**Exercise details**
Starting at the line that contains "IC DEV. OVERSIGHT COMM." and ending at the line that contains "a black and", the lines below are to be given again exactly, with nothing added.

==== Data to examine ====

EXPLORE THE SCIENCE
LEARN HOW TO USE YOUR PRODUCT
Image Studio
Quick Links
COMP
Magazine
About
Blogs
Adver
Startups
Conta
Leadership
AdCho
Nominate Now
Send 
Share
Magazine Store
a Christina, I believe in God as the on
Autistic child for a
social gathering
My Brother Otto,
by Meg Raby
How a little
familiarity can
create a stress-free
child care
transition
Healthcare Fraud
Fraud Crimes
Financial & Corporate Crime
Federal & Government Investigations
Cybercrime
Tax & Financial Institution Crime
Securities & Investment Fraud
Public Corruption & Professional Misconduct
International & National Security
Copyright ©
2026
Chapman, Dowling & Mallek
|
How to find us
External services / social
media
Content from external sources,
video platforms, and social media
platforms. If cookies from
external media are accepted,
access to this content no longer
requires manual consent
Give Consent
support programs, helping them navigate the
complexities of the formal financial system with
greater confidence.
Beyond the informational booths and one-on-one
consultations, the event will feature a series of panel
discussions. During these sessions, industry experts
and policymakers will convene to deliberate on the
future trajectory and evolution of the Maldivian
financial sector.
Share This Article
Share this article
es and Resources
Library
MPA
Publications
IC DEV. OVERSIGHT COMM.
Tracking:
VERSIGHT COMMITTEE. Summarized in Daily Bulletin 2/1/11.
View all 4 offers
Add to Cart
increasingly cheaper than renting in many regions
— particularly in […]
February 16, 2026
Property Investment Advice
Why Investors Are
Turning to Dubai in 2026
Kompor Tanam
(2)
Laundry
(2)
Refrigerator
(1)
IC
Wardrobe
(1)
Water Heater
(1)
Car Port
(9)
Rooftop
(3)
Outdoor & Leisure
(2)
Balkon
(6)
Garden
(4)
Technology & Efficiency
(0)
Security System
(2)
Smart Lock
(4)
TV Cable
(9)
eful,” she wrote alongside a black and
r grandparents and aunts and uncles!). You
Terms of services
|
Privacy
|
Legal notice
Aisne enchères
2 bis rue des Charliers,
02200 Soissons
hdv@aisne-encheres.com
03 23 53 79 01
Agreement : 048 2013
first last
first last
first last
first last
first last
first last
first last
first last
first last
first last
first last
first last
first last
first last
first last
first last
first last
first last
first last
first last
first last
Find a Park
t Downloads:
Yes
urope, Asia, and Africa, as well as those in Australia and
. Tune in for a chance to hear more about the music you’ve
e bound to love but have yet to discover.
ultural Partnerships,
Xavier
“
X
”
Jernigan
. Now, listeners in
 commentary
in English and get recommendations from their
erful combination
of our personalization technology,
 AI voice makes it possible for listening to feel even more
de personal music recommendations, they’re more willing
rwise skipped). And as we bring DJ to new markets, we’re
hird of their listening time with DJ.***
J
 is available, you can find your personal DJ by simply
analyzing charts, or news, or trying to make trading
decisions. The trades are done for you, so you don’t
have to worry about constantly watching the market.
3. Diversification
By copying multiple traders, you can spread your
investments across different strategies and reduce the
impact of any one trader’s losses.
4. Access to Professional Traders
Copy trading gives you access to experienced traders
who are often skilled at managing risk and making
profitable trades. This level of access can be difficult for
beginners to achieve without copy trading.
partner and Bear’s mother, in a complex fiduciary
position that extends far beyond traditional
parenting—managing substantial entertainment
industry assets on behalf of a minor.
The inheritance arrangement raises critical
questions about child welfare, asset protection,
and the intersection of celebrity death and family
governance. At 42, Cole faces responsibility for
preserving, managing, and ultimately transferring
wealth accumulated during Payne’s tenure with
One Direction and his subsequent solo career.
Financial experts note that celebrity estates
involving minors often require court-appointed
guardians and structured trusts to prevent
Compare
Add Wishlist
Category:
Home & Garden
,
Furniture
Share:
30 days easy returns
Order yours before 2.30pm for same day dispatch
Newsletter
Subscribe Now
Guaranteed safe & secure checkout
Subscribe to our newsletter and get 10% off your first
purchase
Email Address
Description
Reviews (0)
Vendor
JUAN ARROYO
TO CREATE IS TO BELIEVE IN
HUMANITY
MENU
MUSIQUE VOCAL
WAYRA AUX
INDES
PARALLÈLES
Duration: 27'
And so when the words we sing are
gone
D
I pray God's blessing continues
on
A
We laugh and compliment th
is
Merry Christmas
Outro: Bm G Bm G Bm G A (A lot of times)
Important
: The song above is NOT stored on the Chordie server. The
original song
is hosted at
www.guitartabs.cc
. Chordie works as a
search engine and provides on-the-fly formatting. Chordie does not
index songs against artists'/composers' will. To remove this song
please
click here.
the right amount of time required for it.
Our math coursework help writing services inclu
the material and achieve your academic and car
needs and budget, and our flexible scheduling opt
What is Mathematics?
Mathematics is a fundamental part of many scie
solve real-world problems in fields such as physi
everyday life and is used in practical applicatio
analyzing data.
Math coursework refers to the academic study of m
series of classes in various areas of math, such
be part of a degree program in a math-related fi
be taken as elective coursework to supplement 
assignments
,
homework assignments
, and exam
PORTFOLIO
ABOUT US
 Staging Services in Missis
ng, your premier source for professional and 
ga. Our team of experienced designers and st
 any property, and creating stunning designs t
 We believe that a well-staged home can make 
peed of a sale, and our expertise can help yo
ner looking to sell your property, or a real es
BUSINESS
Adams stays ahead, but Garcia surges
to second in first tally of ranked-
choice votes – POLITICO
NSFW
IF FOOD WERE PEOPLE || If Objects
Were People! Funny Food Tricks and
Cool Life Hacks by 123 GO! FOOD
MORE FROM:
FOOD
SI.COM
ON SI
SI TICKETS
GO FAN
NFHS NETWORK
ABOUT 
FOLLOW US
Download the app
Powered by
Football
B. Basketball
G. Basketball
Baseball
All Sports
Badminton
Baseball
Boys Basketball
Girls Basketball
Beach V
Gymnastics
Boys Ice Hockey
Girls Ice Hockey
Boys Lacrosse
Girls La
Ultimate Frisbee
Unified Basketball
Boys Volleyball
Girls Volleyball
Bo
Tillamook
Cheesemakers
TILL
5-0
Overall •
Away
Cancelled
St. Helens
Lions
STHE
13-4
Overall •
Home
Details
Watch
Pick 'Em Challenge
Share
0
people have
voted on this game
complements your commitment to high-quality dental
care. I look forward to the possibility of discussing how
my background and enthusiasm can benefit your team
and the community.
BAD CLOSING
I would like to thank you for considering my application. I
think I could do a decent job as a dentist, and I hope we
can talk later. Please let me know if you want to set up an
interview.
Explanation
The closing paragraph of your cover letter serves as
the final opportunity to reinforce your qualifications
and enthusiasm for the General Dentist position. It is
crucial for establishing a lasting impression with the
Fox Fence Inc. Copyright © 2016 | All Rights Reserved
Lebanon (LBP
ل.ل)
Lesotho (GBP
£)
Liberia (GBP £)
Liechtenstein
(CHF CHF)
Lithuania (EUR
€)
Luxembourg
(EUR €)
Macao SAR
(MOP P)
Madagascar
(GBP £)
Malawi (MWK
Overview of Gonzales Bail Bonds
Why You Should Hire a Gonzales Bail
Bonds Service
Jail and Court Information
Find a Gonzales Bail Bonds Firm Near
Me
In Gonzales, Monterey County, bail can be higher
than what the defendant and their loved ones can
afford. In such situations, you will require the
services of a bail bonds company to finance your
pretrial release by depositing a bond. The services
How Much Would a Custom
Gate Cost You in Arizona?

====

**Solution to this exercise**
IC DEV. OVERSIGHT COMM.
Tracking:
VERSIGHT COMMITTEE. Summarized in Daily Bulletin 2/1/11.
View all 4 offers
Add to Cart
increasingly cheaper than renting in many regions
— particularly in […]
February 16, 2026
Property Investment Advice
Why Investors Are
Turning to Dubai in 2026
Kompor Tanam
(2)
Laundry
(2)
Refrigerator
(1)
IC
Wardrobe
(1)
Water Heater
(1)
Car Port
(9)
Rooftop
(3)
Outdoor & Leisure
(2)
Balkon
(6)
Garden
(4)
Technology & Efficiency
(0)
Security System
(2)
Smart Lock
(4)
TV Cable
(9)
eful,” she wrote alongside a black and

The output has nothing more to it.